The project aims to systematically advance computational sensing and inference for achieving high-performance and safe autonomy of intelligent systems. The primary focuses are to propose intrinsics-aware methodologies for modeling uncertain motion dynamics and based thereon, to develop agile and trustworthy frameworks for autonomous state estimation and perception using multimodal sensors. We also investigate corresponding planning and control policies towards building up a self-consistent sensing-actuation paradigm. During project execution, cutting-edge sensing technologies are to be incorporated, and we emphasize system-level developments w.r.t. real-world scenarios. The project is expected to make substantial contributions to research and teaching in robotics, computer science and information engineering, meanwhile delivering reliable and cost-effective solutions to intelligent automation in the context of digital twins for industry and public service. The project is composed of the following work packages.
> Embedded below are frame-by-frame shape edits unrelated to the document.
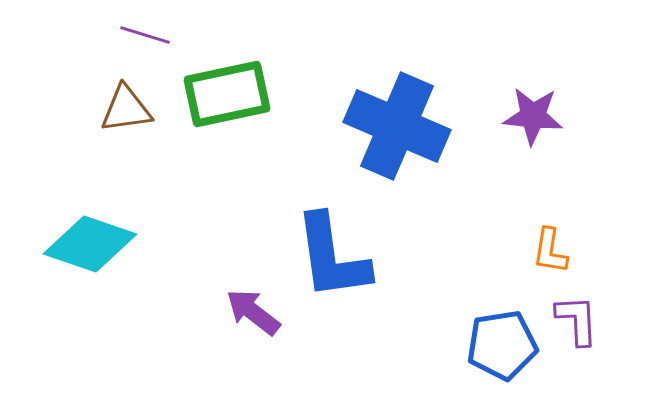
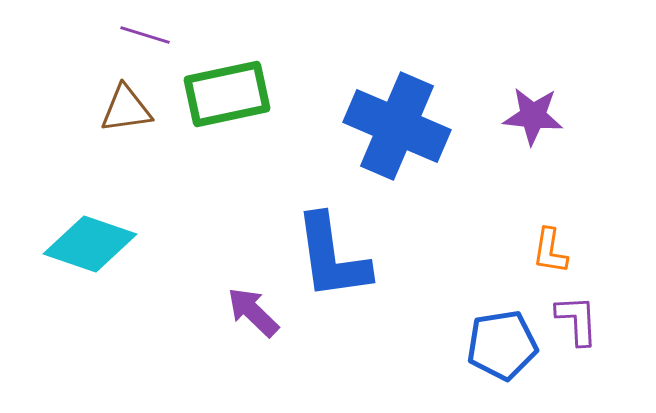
purple arrow: rotated 6 degrees clockwise
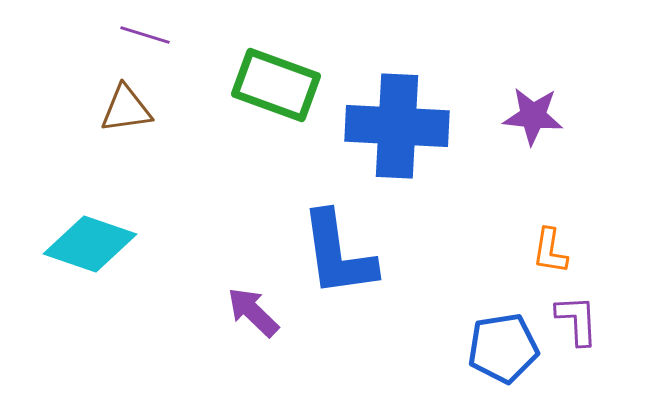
green rectangle: moved 49 px right, 9 px up; rotated 32 degrees clockwise
blue cross: rotated 20 degrees counterclockwise
blue L-shape: moved 6 px right, 3 px up
blue pentagon: moved 1 px right, 3 px down
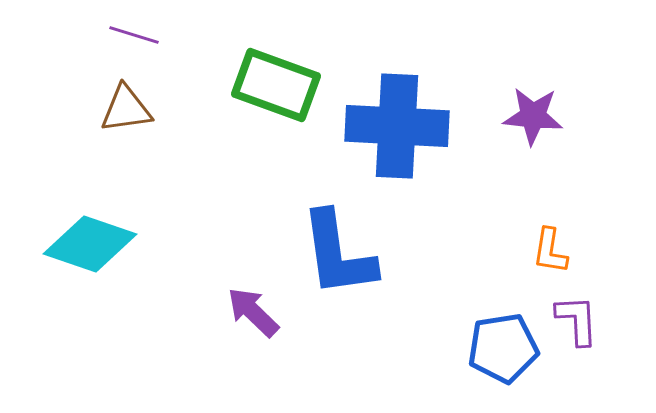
purple line: moved 11 px left
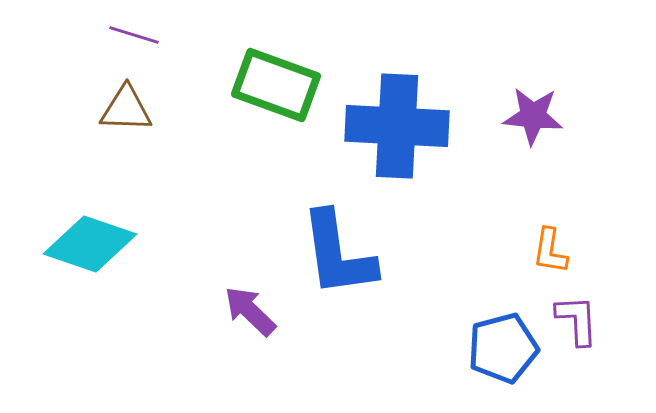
brown triangle: rotated 10 degrees clockwise
purple arrow: moved 3 px left, 1 px up
blue pentagon: rotated 6 degrees counterclockwise
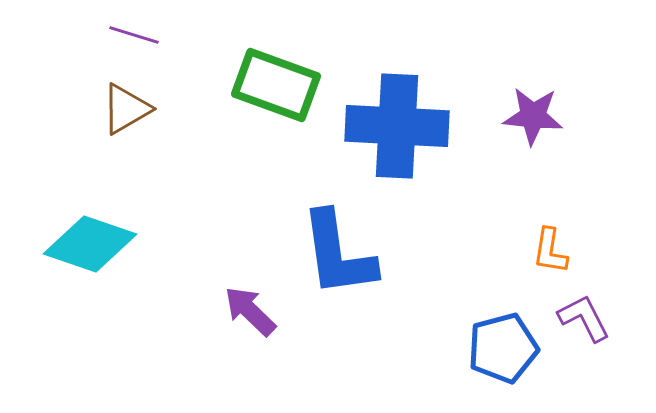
brown triangle: rotated 32 degrees counterclockwise
purple L-shape: moved 7 px right, 2 px up; rotated 24 degrees counterclockwise
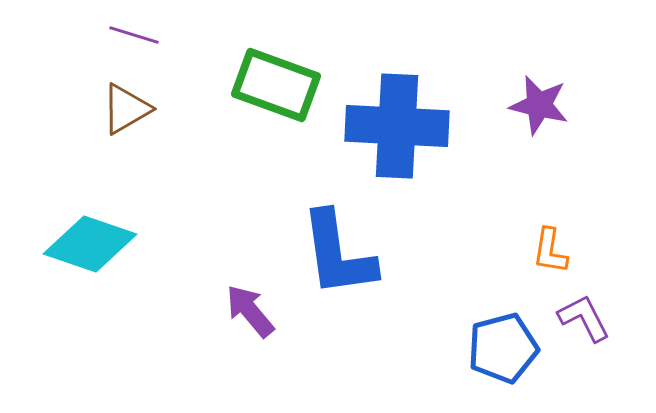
purple star: moved 6 px right, 11 px up; rotated 8 degrees clockwise
purple arrow: rotated 6 degrees clockwise
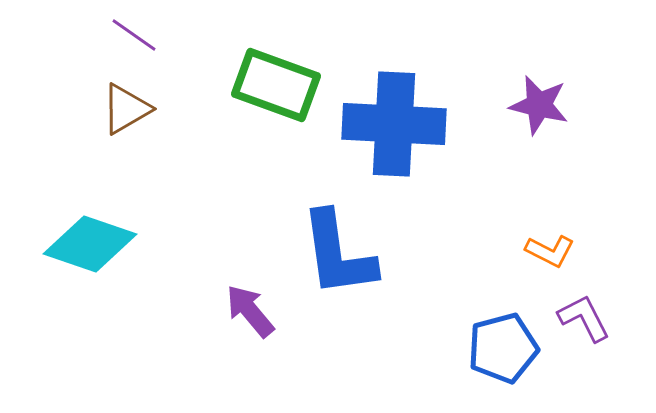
purple line: rotated 18 degrees clockwise
blue cross: moved 3 px left, 2 px up
orange L-shape: rotated 72 degrees counterclockwise
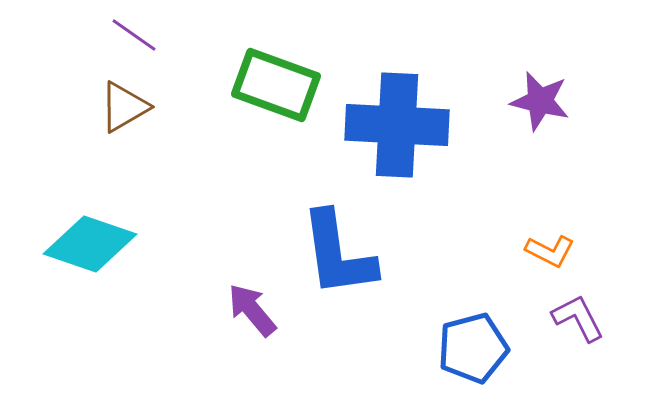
purple star: moved 1 px right, 4 px up
brown triangle: moved 2 px left, 2 px up
blue cross: moved 3 px right, 1 px down
purple arrow: moved 2 px right, 1 px up
purple L-shape: moved 6 px left
blue pentagon: moved 30 px left
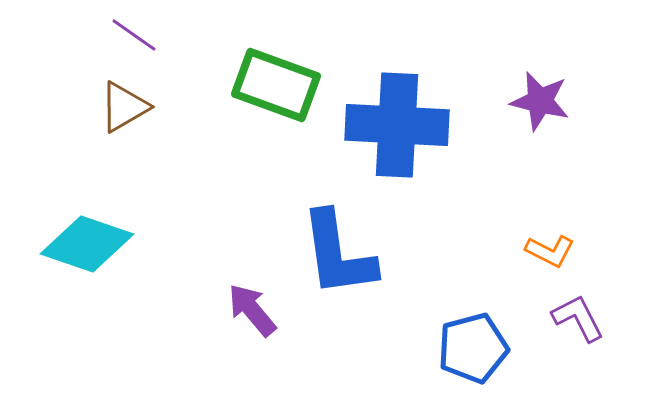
cyan diamond: moved 3 px left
  • Unified computational scheme for continuous-time sensor fusion
  • Multimodal agile sensing for mobile state estimation and perception
  • Intrinsics-aware dynamical inference
  • Trustworthy motion planning

During the course of the project, we will elaborate these steps with our key deliberables, such as publications and open-source codes.


Project members

  • Kailai Li (PI), Department of Electrical Engineering, Linköping University

  • Ziyu Cao (PhD student), Department of Electrical Engineering, Linköping University
    Topic: Reliable state estimation using mutli-sensor fusion for mobile robotics.

Societal and industrial relevance

CASIIS involves in-kind cooperations from the following organizations/companies.

  • Swedish Police Authority
  • Ericsson Research
  • SICK IVP AB
  • Tolefors Gård
  • Eriksholm Research Centre

Acknowledgement

The project CASIIS is financed by the Faculty of Science and Engineering of Linköping University.